───── Records shown

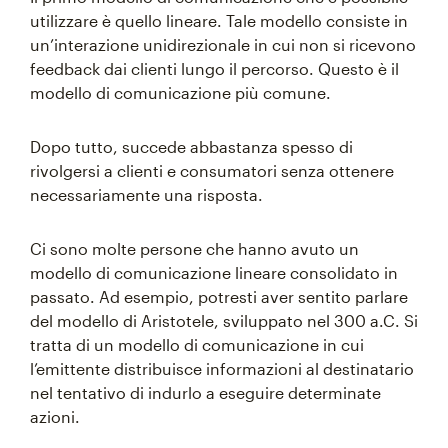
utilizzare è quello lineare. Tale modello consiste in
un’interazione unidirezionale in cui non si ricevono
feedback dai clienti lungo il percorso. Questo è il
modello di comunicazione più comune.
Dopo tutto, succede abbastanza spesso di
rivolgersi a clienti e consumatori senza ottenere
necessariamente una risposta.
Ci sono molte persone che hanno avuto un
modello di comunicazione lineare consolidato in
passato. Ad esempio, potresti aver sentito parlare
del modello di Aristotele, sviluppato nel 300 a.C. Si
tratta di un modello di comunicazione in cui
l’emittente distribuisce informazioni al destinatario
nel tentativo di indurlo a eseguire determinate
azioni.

──────────
───── Records shown

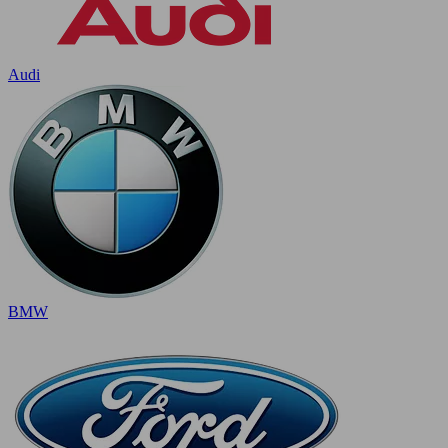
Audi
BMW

──────────
───── Records shown

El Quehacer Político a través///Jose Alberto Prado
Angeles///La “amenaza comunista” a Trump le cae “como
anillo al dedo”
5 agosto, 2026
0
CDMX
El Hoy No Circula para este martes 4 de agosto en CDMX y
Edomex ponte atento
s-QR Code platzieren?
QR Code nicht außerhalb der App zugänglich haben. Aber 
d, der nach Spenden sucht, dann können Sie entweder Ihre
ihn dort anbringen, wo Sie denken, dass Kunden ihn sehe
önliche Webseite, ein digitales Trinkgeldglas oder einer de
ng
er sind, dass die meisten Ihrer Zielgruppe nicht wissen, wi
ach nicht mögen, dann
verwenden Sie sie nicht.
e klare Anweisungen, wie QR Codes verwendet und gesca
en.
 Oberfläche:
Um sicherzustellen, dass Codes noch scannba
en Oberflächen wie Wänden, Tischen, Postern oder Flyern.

──────────

**Assignment:**
Using the material above, tally the lines that hold the string "lineare". Reply with the number alone.

**Result for this exercise:**
2